The Mexican flag is back on the streets of Los Angeles after several years of political exile.
Four years ago, Miguel Haro was among half a million people who marched for immigrant rights in downtown L.A. At the urging of organizers and Spanish-language disc jockeys, he left his Mexican flag at home and waved an American flag instead.
Concerned that the Mexican flag carried the wrong message, Mexican American political leaders and other activists launched a largely successful effort to have people at public events, particularly protest marches, wave the American flag, believing it to be a better symbol for their case.
But with the World Cup in full swing, Haro proudly has affixed his Mexican flag to his Toyota RAV4 and cheered for the team of his parents. The American flag is fine for politics, he said, but this is soccer.
"My allegiance is to America, no doubt about it, and I'd think I wouldn't have to prove it," said Haro, a 25-year-old utility worker. "But when I wave the Mexican flag for soccer, it's strictly cultural. It's showing I'm proud of my Mexican background."
After years of being downplayed at large political rallies that regularly punctuated the L.A. landscape, the World Cup has given the Mexican flag some of its big event presence back.
The red, white and green banners hang from cars on the freeway, wave inside countless bars and eateries during games and are even held proudly by cyclists riding through downtown L.A.

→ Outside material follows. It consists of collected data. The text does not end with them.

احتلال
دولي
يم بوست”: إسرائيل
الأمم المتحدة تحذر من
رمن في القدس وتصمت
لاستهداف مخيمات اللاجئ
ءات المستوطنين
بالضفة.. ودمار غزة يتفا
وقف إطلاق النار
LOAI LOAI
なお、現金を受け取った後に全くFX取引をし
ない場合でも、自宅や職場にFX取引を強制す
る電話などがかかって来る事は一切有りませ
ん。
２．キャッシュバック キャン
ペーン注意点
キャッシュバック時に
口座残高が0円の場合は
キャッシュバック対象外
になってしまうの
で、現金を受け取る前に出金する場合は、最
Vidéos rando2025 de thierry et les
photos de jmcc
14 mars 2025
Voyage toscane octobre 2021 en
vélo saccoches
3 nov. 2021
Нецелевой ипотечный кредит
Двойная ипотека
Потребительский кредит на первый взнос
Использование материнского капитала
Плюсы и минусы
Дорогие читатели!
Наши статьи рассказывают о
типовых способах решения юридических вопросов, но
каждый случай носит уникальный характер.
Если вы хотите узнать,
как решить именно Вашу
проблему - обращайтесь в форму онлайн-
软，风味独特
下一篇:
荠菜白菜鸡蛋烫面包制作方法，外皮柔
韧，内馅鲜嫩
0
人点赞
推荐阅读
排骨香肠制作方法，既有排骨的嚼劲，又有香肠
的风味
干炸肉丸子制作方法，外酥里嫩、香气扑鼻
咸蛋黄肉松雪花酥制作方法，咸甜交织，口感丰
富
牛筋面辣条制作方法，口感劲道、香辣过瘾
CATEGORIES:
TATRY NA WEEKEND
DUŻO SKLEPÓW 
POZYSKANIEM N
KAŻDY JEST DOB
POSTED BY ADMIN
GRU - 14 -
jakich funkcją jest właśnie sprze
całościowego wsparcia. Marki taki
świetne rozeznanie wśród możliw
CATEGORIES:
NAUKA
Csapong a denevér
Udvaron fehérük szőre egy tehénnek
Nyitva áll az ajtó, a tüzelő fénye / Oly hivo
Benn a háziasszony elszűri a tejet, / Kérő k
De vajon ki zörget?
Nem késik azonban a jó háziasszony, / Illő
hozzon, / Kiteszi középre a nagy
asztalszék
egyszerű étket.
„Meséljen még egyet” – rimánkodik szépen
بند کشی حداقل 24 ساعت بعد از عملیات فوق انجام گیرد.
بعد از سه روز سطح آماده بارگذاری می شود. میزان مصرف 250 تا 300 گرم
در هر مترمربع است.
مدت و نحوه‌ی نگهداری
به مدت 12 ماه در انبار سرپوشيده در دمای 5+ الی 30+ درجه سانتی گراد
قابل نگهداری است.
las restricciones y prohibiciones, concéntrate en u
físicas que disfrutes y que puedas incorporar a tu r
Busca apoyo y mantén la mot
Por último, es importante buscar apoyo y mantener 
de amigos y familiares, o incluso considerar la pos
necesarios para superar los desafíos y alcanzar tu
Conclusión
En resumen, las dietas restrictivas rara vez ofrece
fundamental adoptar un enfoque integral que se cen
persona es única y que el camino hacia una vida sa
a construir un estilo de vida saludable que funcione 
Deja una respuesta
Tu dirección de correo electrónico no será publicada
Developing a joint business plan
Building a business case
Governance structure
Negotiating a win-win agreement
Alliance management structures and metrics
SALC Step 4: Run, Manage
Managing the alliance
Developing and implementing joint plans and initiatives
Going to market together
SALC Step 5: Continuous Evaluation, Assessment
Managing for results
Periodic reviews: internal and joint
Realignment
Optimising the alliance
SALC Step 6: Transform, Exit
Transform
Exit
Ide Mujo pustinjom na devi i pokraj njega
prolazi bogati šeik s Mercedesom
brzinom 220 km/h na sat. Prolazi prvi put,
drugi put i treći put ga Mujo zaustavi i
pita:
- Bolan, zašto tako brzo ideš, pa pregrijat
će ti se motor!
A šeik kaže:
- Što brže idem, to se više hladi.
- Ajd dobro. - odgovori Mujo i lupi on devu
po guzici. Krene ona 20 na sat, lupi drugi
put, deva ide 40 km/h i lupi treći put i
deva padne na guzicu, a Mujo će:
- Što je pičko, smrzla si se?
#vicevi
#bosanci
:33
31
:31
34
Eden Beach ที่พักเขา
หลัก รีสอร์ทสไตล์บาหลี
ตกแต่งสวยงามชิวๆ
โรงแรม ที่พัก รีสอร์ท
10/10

With the Mexican team having survived preliminary rounds and scheduled to play Sunday against Argentina in the Round of 16, fan loyalty — and flags — are likely to be at a highly visible peak.

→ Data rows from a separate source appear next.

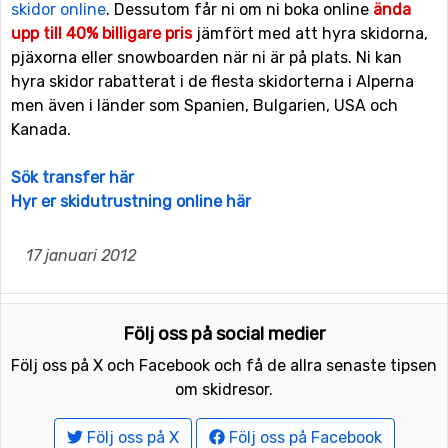
skidor online
. Dessutom får ni om ni boka online
ända
upp till 40% billigare pris
jämfört med att hyra skidorna,
pjäxorna eller snowboarden när ni är på plats. Ni kan
hyra skidor rabatterat i de flesta skidorterna i Alperna
men även i länder som Spanien, Bulgarien, USA och
Kanada.
Sök transfer här
Hyr er skidutrustning online här
17 januari 2012
Följ oss på social medier
Följ oss på X och Facebook och få de allra senaste tipsen
om skidresor.
Följ oss på X
Följ oss på Facebook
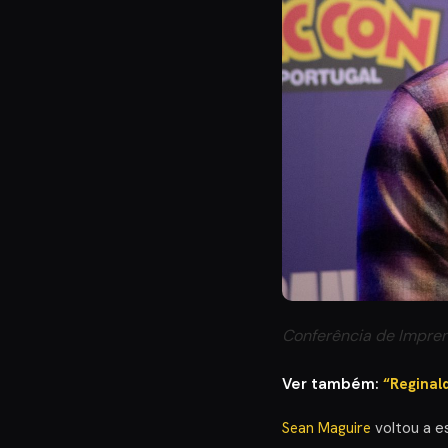
Conferência de Impren
Ver também:
“Reginal
Sean Maguire
voltou a e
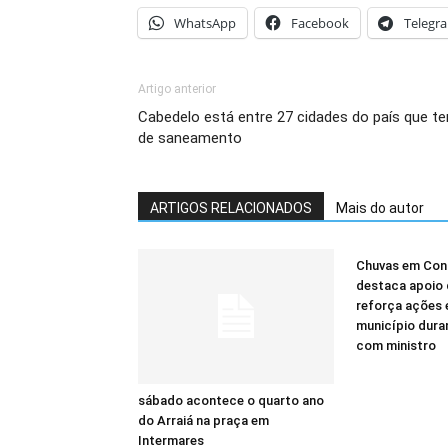
WhatsApp
Facebook
Telegr
Artigo anterior
Cabedelo está entre 27 cidades do país que te
de saneamento
ARTIGOS RELACIONADOS
Mais do autor
Chuvas em Cond
destaca apoio 
reforça ações 
município dura
com ministro
sábado acontece o quarto ano
do Arraiá na praça em
Intermares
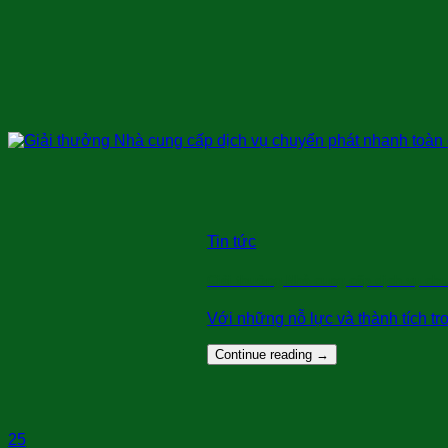
Tin tức
Giải thưởng Nhà cung cấp dịch vụ ch
Với những nỗ lực và thành tích tr
Continue reading
→
25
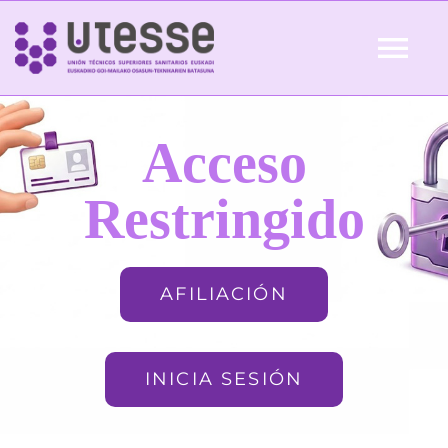
Skip
to
Tog
content
Nav
Inicio
Acceso
QUIÉNES SOMOS
Restringido
ACTUALIDAD
AFILIACIÓN
AFILIACIÓN
INICIA SESIÓN
FORMACIÓN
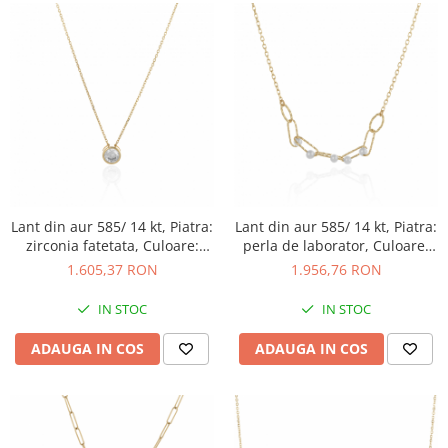
Lant din aur 585/ 14 kt, Piatra:
Lant din aur 585/ 14 kt, Piatra:
zirconia fatetata, Culoare:
perla de laborator, Culoare:
transparenta
alb
1.605,37 RON
1.956,76 RON
IN STOC
IN STOC
ADAUGA IN COS
ADAUGA IN COS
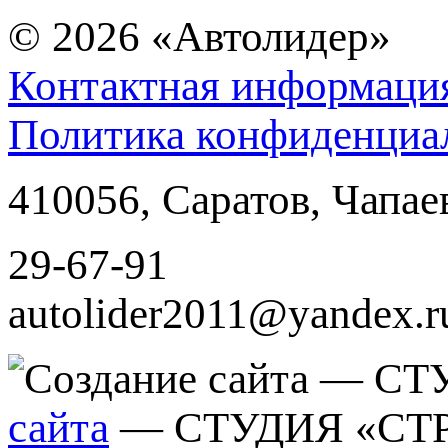
© 2026
«Автолидер»
Контактная информаци
Политика конфиденциа
410056
,
Саратов
,
Чапае
29-67-91
autolider2011@yandex.r
сайта
— СТУДИЯ «СТ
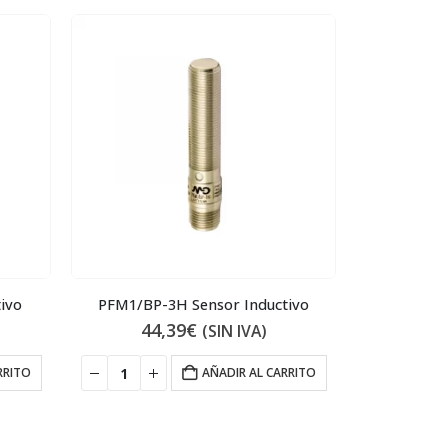
ivo
PFM1/BP-3H Sensor Inductivo
CD08/
44,39
€
8
(SIN IVA)
RRITO
AÑADIR AL CARRITO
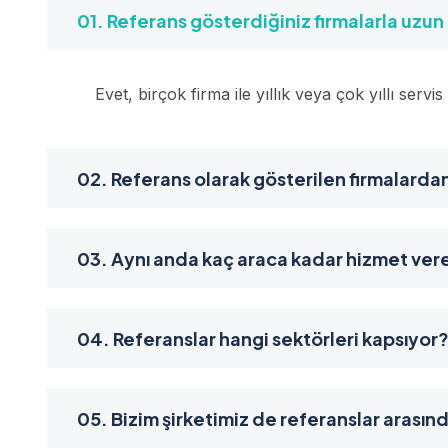
01. Referans gösterdiğiniz firmalarla uzun
Evet, birçok firma ile yıllık veya çok yıllı serv
02. Referans olarak gösterilen firmalardan
03. Aynı anda kaç araca kadar hizmet ver
04. Referanslar hangi sektörleri kapsıyor
05. Bizim şirketimiz de referanslar arasınd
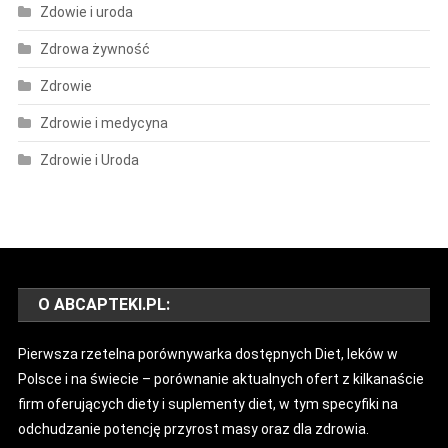
Zdowie i uroda
Zdrowa żywność
Zdrowie
Zdrowie i medycyna
Zdrowie i Uroda
O ABCAPTEKI.PL:
Pierwsza rzetelna porównywarka dostępnych Diet, leków w
Polsce i na świecie – porównanie aktualnych ofert z kilkanaście
firm oferujących diety i suplementy diet, w tym specyfiki na
odchudzanie potencję przyrost masy oraz dla zdrowia.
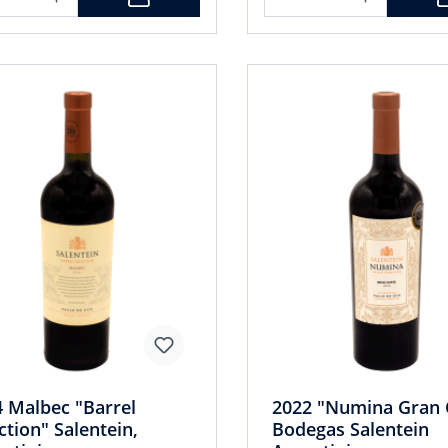
 Malbec "Barrel
2022 "Numina Gran 
ction" Salentein,
Bodegas Salentein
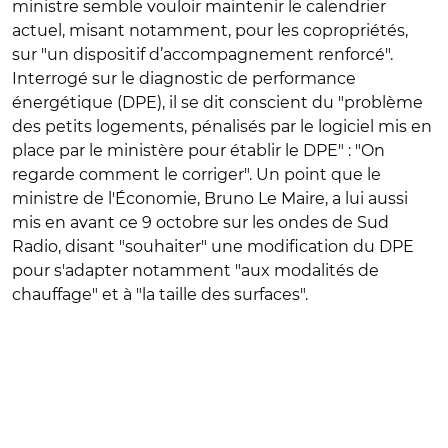
ministre semble vouloir maintenir le calendrier
actuel, misant notamment, pour les copropriétés,
sur "un
dispositif d’accompagnement renforcé
".
Interrogé sur le
diagnostic de performance
énergétique (
DPE), il se dit conscient du "problème
des
petits logements, pénalisés par le logiciel mis en
place par le ministère pour établir le DPE" : "On
regarde comment le corriger
". Un point que le
ministre de l'Économie, Bruno Le Maire, a lui aussi
mis en avant ce 9 octobre sur les ondes de Sud
Radio, disant
"souhaiter" une modification du DPE
pour s'adapter notamment "aux modalités de
chauffage" et à "la taille des surfaces".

To some, it is a disconcerting image.
In Southern California's huge immigrant communities, home-nation flags are ubiquitous.
During the World Cup, sales have been brisk for South Korean flags as well as countries with big soccer followings such as Brazil, England and Spain. Displays of those banners are largely noncontroversial.
But the Mexican flag is different. The American political debate over immigration — illegal immigration in particular — is largely a debate over Mexicans. And few symbols in that debate have carried as much political weight as the Mexican flag.
The presence of Mexican flags at protests and marches over the last decade became flashpoints, with critics saying the displays suggested that immigrants felt loyalty to Mexico rather than the United States.
"Anytime a flag gets caught up in national politics, it becomes a potent symbol," said Jaime Regalado, a political science professor at Cal State L.A.
But the widespread display of the flag at soccer matches — and the relative lack of controversy surrounding it so far — suggest that the symbolism is less inflammatory when put in the context of sports, not politics.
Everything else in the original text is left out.